Episode Title: Godfather of AGI on Why Big Tech Innovation is Over
Guest: Dr. Ben Goertzel (SingularityNET, OpenCog, AGI Conference)
Date: October 20, 2025
Main Theme: The Next Industrial Revolution: Where is AGI, Who Will Build It, and What Happens Next?
This episode features Dr. Ben Goertzel, a pioneering AI thinker widely credited with coining the term "artificial general intelligence" (AGI). The conversation ranges across the definition of AGI, the state of Big Tech AI research, the political and ethical dilemmas of progress toward superintelligence, and profound questions about meaning and personal adjustment in an age of rapid disruption.
Goertzel provides a candid, sometimes philosophical take on how close humanity is to AGI, why the real innovation may not come from Big Tech, the likely consequences of achieving AGI, and how individuals can stay grounded amid upheaval.
Optimistic Vision: AGI eliminates drudgery, frees humans for creativity, enables molecular nanotech for abundance, allows for radical self-enhancement or simple human lifestyles by choice.
Interim Risks: The transition phase between early AGI and superintelligence could cause mass economic disruption, especially where safety nets are lacking.
Arms Race & Decentralization: The real-world context is more likely to be a decentralized, uncontrolled arms race, not careful gradualism. Attempts at centralization will face failures similar to law enforcement’s inability to stop global fraud.
Simulation vs. Substance: AI often simulates compassion for user engagement, but real alignment is harder and rarely the priority in profit-driven systems.
AGI & Meditation: The trend in AGI research is an influx of deeply reflective practitioners—Goertzel notes that most at a recent AGI conference were serious meditators—adding hope to the possibility of building compassionate systems.
Meaning is Timeless: Well-being arises more from the mind and body than from technology.
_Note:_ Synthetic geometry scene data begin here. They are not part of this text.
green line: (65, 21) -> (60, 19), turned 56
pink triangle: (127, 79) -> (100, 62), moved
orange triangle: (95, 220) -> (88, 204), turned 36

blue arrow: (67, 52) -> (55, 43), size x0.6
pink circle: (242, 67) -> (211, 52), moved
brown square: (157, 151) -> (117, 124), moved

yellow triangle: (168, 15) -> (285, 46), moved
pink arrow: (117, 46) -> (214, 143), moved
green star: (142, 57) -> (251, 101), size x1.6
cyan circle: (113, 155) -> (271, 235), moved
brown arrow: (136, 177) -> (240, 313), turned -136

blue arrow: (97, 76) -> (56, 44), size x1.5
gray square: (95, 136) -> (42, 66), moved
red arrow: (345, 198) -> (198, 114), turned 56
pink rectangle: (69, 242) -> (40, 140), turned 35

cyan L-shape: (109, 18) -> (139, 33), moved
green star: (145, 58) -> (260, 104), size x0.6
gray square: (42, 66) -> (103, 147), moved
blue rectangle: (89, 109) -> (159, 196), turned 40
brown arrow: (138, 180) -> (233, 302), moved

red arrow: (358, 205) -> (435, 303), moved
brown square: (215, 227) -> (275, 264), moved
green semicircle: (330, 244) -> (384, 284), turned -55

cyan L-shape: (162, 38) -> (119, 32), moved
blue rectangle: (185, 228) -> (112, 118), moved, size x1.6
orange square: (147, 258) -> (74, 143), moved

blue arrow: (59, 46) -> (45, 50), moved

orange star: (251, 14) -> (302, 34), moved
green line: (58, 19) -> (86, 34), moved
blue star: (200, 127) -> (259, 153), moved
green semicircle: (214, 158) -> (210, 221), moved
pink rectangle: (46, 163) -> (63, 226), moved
Practices like meditation and “learning to learn” are key, regardless of technological context.
Survival Skill: Learn How to Learn: The only durable skill is flexibility; "pivoting to radically new things" will be most important during AI-driven societal disruptions.
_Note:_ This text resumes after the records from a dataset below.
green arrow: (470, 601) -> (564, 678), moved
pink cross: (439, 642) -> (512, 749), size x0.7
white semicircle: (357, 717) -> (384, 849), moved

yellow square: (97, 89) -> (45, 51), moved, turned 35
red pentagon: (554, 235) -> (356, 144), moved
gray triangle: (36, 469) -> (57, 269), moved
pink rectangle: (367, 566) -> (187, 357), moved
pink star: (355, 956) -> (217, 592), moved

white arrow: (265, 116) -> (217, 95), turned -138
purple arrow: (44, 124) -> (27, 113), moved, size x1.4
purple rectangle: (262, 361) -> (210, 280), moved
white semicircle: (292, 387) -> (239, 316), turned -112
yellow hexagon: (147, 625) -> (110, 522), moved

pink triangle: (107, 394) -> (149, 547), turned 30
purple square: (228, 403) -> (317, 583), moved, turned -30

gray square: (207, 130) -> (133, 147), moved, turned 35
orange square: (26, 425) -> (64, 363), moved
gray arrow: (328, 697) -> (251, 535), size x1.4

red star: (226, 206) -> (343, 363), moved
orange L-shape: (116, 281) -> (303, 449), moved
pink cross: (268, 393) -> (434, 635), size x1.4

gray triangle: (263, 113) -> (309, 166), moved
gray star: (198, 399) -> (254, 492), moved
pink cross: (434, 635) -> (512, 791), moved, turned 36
Spiritual and Practical Non-Attachment: Openness and non-attachment, hallmarks of meditation, help with rapid adaptation—and will be essential for well-being and economic survival in the coming transition.
Ben Goertzel offers not just a technical roadmap to AGI, but a human one—highlighting the current paradoxes and risks: big tech’s conservatism, the ethical imperative of compassion, the coming societal upheavals, and the personal strategies necessary for meaning and resilience. The real innovation in shaping AGI, he argues, may just depend on creativity, decentralization, and a renewed focus on well-being and adaptability—both in machines and in ourselves.